Signs of economic weakness also arise. The US Bureau of Labor Statistics reported that the April producer price index had dropped 0.5% from last month, while economists reviewed by the factset expected an increase of 0.2%. According to Reuters, the limited risk of investor risk is also influenced by the ongoing world trade TensionsBecause the US -China tariff agreement remains a temporary solution.

Cryptocurrencies, federal reserve, gold, bitcoin prices, economy, markets, stocks, S&P 500, bitcoin etf
US 10-year harvest of the ark. Source: TradingView / Cointelegraph

The demand for fixed revenue increased, with the yield of the 10-year US Treasury dropping 4.45% after reaching 4.55% on May 14, reversing last week’s course. Historically, Bitcoin tends to perform better when government bonds are rising, as these signals have reduced the confidence of the treasury’s ability to manage its debt.

Bitcoin’s rally at $ 105,000 hinges in macroeconomic trends

To assess whether traders simply avoid action or active betting on a price decline, it is a useful study Bitcoin options Demand. Usually, bearish sentiment periods pushed the BTC delta skew indicator above the neutral 6% threshold.

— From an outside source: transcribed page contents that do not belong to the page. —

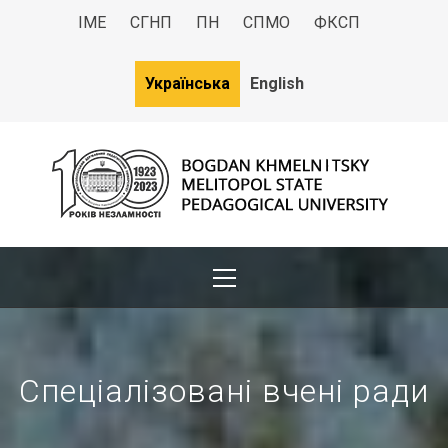
ІМЕ
СГНП
ПН
СПМО
ФКСП
Українська
English
МДПУ
Bogdan Khmelnitsky Melitopol State Pedagogical University
Спеціалізовані вчені ради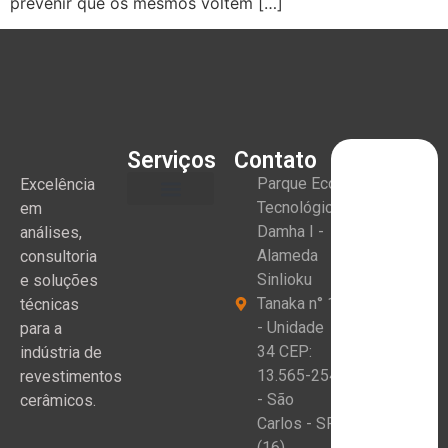
prevenir que os mesmos voltem […]
Serviços
Contato
Parque Eco
Excelência
Tecnológico
em
Damha I -
análises,
Alameda
consultoria
Sinlioku
e soluções
Tanaka n° 1
técnicas
- Unidade
para a
34 CEP:
indústria de
13.565-254
revestimentos
- São
cerâmicos.
Carlos - SP
(16)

Cryptocurrencies, federal reserve, gold, bitcoin prices, economy, markets, stocks, S&P 500, bitcoin etf
Bitcoin options 60-day Delta 25% skew (put-call) in the derivit. Source: Laevitas.CH

Contrary to expectations, Bitcoin Put (Sell) options trade in a discount compared to call options (buy), which signed a strong trust at the support level of $ 100,000. However, the optimism visible on May 14 is fading, with the indicator today in a neutral -4%.

Related: What does the 10-year yield of treasury mean for crypto yields and stablecoins

Since the price of Bitcoin is close to mirroring the US stock market, the opportunities to break above $ 105,000 depends on the macroeconomic developments, such as the US Federal Reserve balance balance trends and backwards risks. Noteworthy, Bitcoin’s high relationship with the S&P 500 rarely continues for more than two months.

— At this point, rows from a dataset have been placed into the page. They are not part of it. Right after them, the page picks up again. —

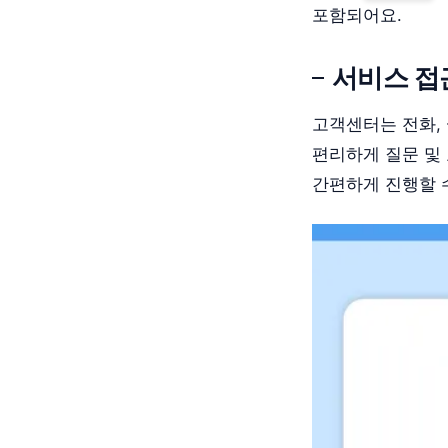
포함되어요.
서비스 접
고객센터는 전화, 
편리하게 질문 및 
간편하게 진행할 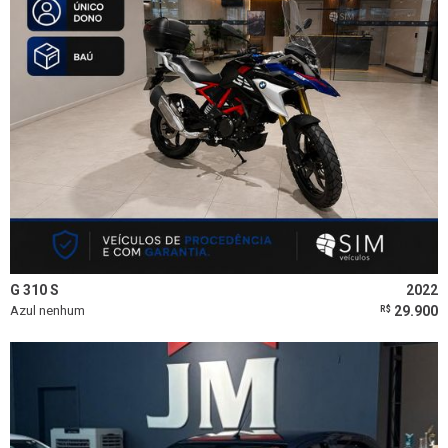
G 310 S
2022
Azul nenhum
29.900
R$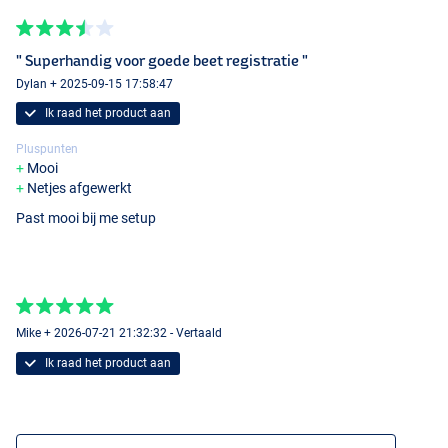
" Superhandig voor goede beet registratie "
Dylan + 2025-09-15 17:58:47
Ik raad het product aan
Pluspunten
Mooi
Netjes afgewerkt
Past mooi bij me setup
Mike + 2026-07-21 21:32:32 - Vertaald
Ik raad het product aan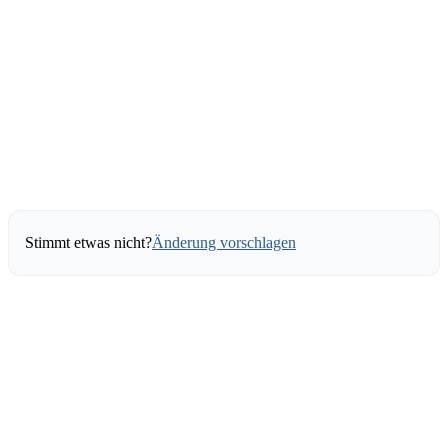
Stimmt etwas nicht?
Änderung vorschlagen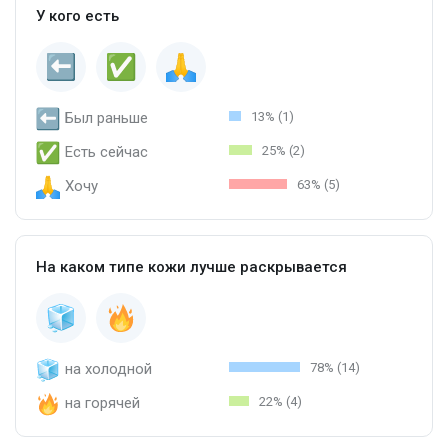
У кого есть
Был раньше
13% (1)
Есть сейчас
25% (2)
Хочу
63% (5)
На каком типе кожи лучше раскрывается
на холодной
78% (14)
на горячей
22% (4)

Net Inflows of $ 320 million in US Bitcoin Funds exchanged by exchange (ETF) On May 14 points to the ongoing institutional demand. This indicates that investors are gradually transferring their perception to Bitcoin from a risk-on asset to a not correlated instrumentThat can reduce the likelihood of sharp price correction, even in the absence of strong bullish positions.

This article is for general information purposes and is not intended to be and should not be done as legal or investment advice. The views, attitudes, and opinions expressed here are unique and do not necessarily reflect or represent the views and opinions of the cointelegraph.